Meaning “scorched,” this word describes a phenomenon well known to lovers of Korean stone-pot dishes, in which the rice keeps cooking as the diner eats, growing crisper and more golden. Hot water is added to the nurungji after the meal and served as a tea (possibly a holdover from hard times, when the extra calories made a difference in children’s diets). It’s also used to flavor ice cream in Seoul.


okoge (お焦げ): 🇯🇵 Japan

This term, which means “burnt” or “overcooked,” refers to the crust formed in the clay pots that were commonly used to cook rice before electric rice cookers came along. It’s not particularly loved in Japan. The word, according to Julia Moskin, is also “used as slang for a single woman who spends a lot of time with gay men.”


xooñ: 🇸🇳 Senegal

This Wolof word is part of Senegal’s peppery national dish, ceebu jën (literally “rice and fish”), which can be found everywhere, from restaurants to home kitchens to street vendors. An informal survey found that 90 percent of Senegalese eat ceebu jën at home weekly. The crispy rice is served on the side or below the fish. During the Wolof empire, this dish spread far and wide; it’s now popular all over Africa and is often called jollof rice (another term for “Wolof”).


intip: 🇮🇩 Indonesia

This Javanese word means “dried rice crust,” and it’s a popular snack in Java. The crust is removed from the pan whole, as a round disc, then refried and topped with salt or melted brown sugar. A similar, smaller rice cracker called rengginang is also sold in stores across Indonesia.


dukot: 🇵🇭 Philippines

About a quarter of Filipinos speak Cebuano, and many more disable their rice cookers’ auto-shutoff button to get dukotBecause the U.S. occupied the Philippines for nearly fifty years, the English spoken here is American English—and since Americans don’t have an equivalent term, the word dukot also sometimes serves among Cebuano speakers as a symbol for cultural ideas that just can’t be translated.


cơm cháy: 🇻🇳 Vietnam

This Vietnamese term means “burnt rice,” but it’s often burnt on purpose. Glutinous sticky rice is cooked, then rolled out in a metal pan and cooked to achieve maximum browning. The resulting cakes are often topped with cottony dried pork floss, a little sugar, chili powder, and scallions for the dish cơm cháy chà bông.

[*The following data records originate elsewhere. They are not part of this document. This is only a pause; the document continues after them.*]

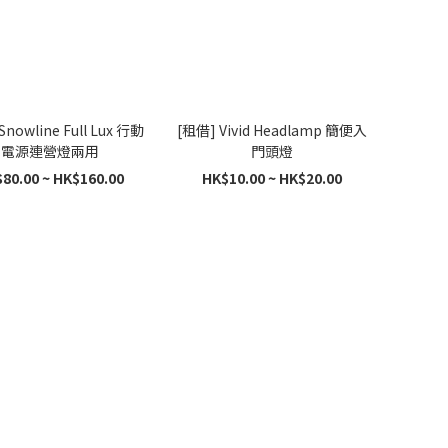
Snowline Full Lux 行動
[租借] Vivid Headlamp 簡便入
電源連營燈兩用
門頭燈
80.00 ~ HK$160.00
HK$10.00 ~ HK$20.00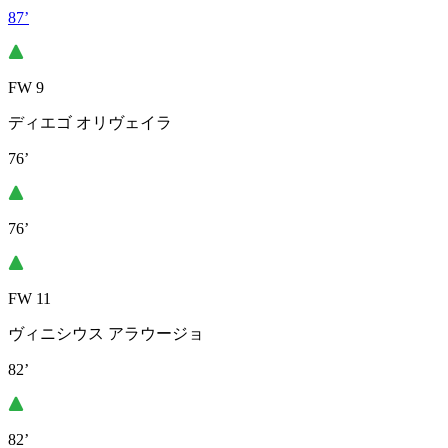
87’
FW 9
ディエゴ オリヴェイラ
76’
76’
FW 11
ヴィニシウス アラウージョ
82’
82’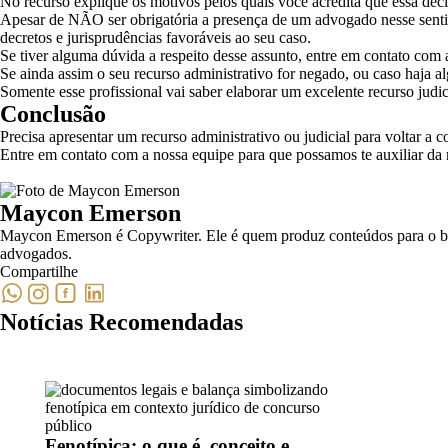
No recurso explique os motivos pelos quais você acredita que essa decis
Apesar de NÃO ser obrigatória a presença de um advogado nesse sentido, 
decretos e jurisprudências favoráveis ao seu caso.
Se tiver alguma dúvida a respeito desse assunto, entre em contato com 
Se ainda assim o seu recurso administrativo for negado, ou caso haja al
Somente esse profissional vai saber elaborar um excelente recurso judic
Conclusão
Precisa apresentar um recurso administrativo ou judicial para voltar a c
Entre em contato com a nossa equipe para que possamos te auxiliar da 
Maycon Emerson
Maycon Emerson é Copywriter. Ele é quem produz conteúdos para o bl
advogados.
Compartilhe
Notícias Recomendadas
Fenotípica: o que é, conceito e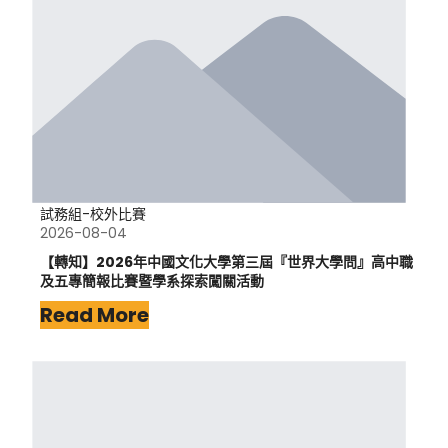
試務組-校外比賽
2026-08-04
【轉知】2026年中國文化大學第三屆『世界大學問』高中職
及五專簡報比賽暨學系探索闖關活動
Read More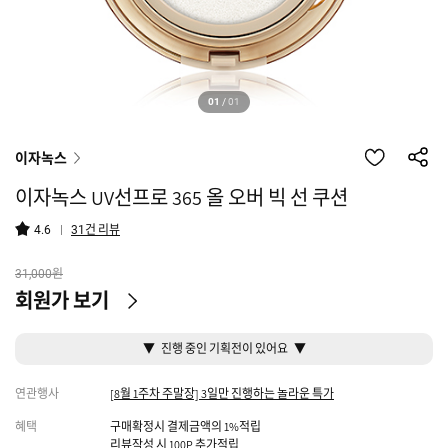
01
/
01
이자녹스
이자녹스 UV선프로 365 올 오버 빅 선 쿠션
건 리뷰
4.6
31
원
31,000
회원가 보기
▼ 진행 중인 기획전이 있어요 ▼
연관행사
[8월 1주차 주말장] 3일만 진행하는 놀라운 특가
혜택
구매확정시 결제금액의 1%적립
리뷰작성 시 100P 추가적립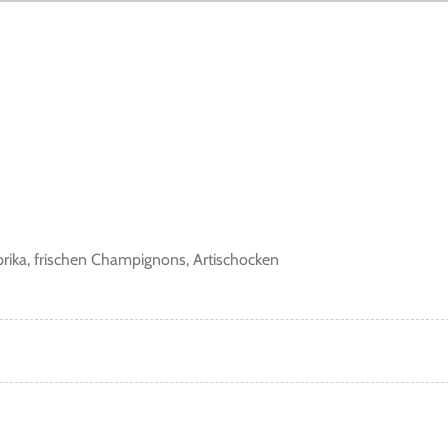
rika, frischen Champignons, Artischocken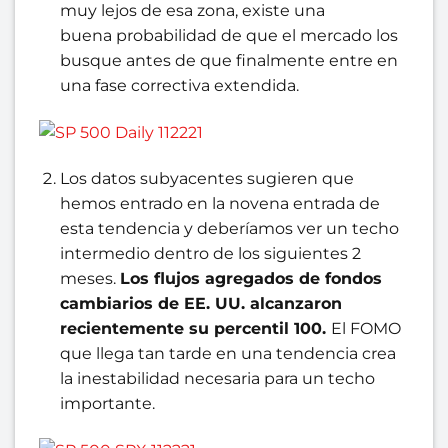
muy lejos de esa zona, existe una
buena probabilidad de que el mercado los
busque antes de que finalmente entre en
una fase correctiva extendida.
Los datos subyacentes sugieren que
hemos entrado en la novena entrada de
esta tendencia y deberíamos ver un techo
intermedio dentro de los siguientes 2
meses.
Los flujos agregados de fondos
cambiarios de EE. UU. alcanzaron
recientemente su percentil 100.
El FOMO
que llega tan tarde en una tendencia crea
la inestabilidad necesaria para un techo
importante.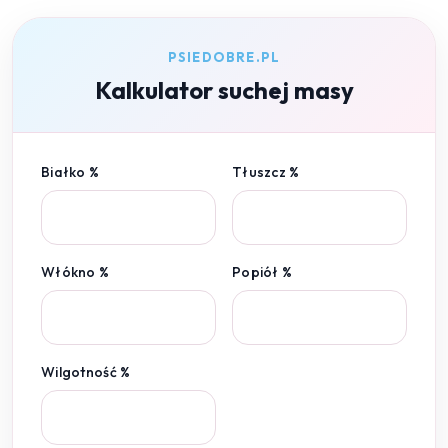
PSIEDOBRE.PL
Kalkulator suchej masy
Białko %
Tłuszcz %
Włókno %
Popiół %
Wilgotność %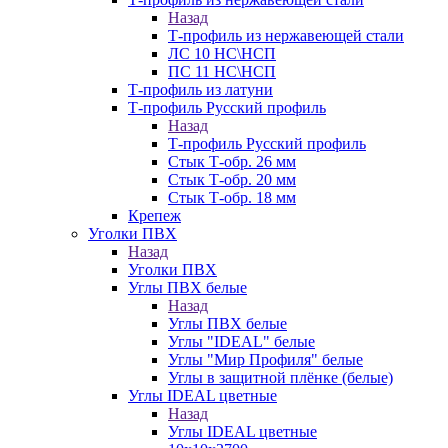
Назад
Т-профиль из нержавеющей стали
ЛС 10 НС\НСП
ПС 11 НС\НСП
Т-профиль из латуни
Т-профиль Русский профиль
Назад
Т-профиль Русский профиль
Стык Т-обр. 26 мм
Стык Т-обр. 20 мм
Стык Т-обр. 18 мм
Крепеж
Уголки ПВХ
Назад
Уголки ПВХ
Углы ПВХ белые
Назад
Углы ПВХ белые
Углы "IDEAL" белые
Углы "Мир Профиля" белые
Углы в защитной плёнке (белые)
Углы IDEAL цветные
Назад
Углы IDEAL цветные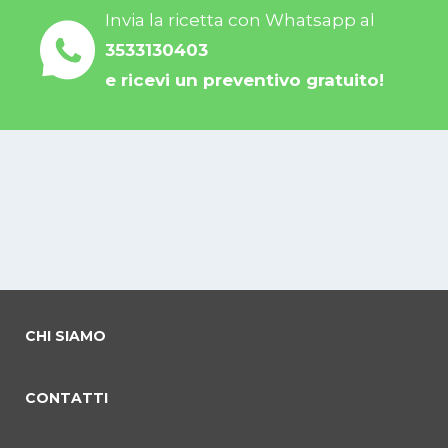
Invia la ricetta con Whatsapp al
3533130403
e ricevi un preventivo gratuito!
CHI SIAMO
CONTATTI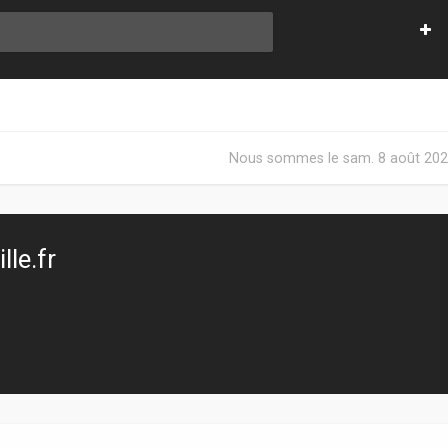
Nous sommes le sam. 8 août 202
le.fr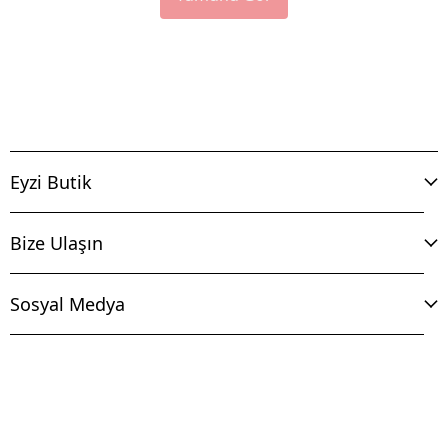
Eyzi Butik
Bize Ulaşın
Sosyal Medya
İptal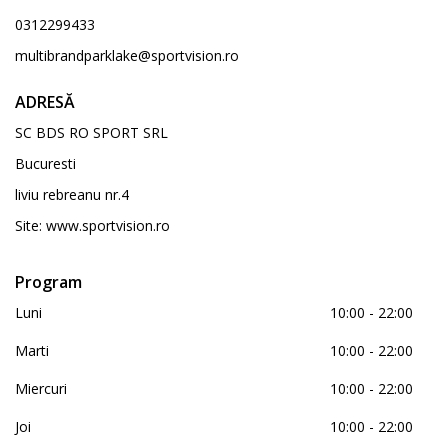
0312299433
multibrandparklake@sportvision.ro
ADRESĂ
SC BDS RO SPORT SRL
Bucuresti
liviu rebreanu nr.4
Site:
www.sportvision.ro
Program
Luni
10:00 - 22:00
Marti
10:00 - 22:00
Miercuri
10:00 - 22:00
Joi
10:00 - 22:00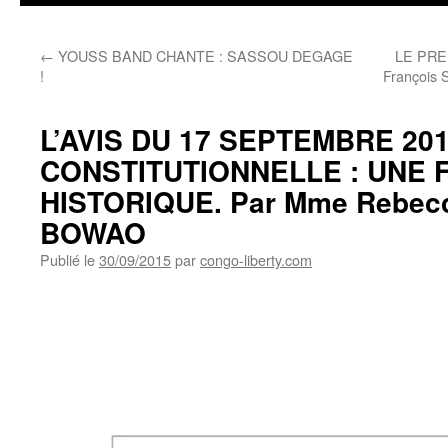
←
YOUSS BAND CHANTE : SASSOU DEGAGE
LE PRE
!
François
L’AVIS DU 17 SEPTEMBRE 20
CONSTITUTIONNELLE : UNE 
HISTORIQUE. Par Mme Rebecc
BOWAO
Publié le
30/09/2015
par
congo-liberty.com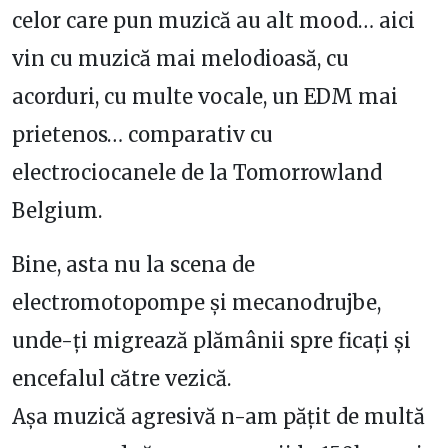
celor care pun muzică au alt mood… aici
vin cu muzică mai melodioasă, cu
acorduri, cu multe vocale, un EDM mai
prietenos… comparativ cu
electrociocanele de la Tomorrowland
Belgium.
Bine, asta nu la scena de
electromotopompe și mecanodrujbe,
unde-ți migrează plămânii spre ficați și
encefalul către vezică.
Așa muzică agresivă n-am pățit de multă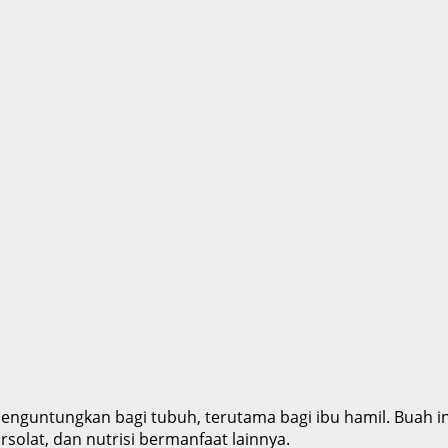
nguntungkan bagi tubuh, terutama bagi ibu hamil. Buah i
rsolat, dan nutrisi bermanfaat lainnya.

nam khao (ແໝມເຂົ້າ): 🇱🇦 Laos

This Laotian dish combines khao, rice, with nham or som moo, fermented or pickled pork. It originated with burnt rice from the bottom of the pot, but today the rice is crisped deliberately, fried in balls like Italian arancini—and then broken up into bits, combined with som moo, fish sauce, lime, and cilantro, and eaten wrapped in lettuce leaves as a sour-sweet rice salad.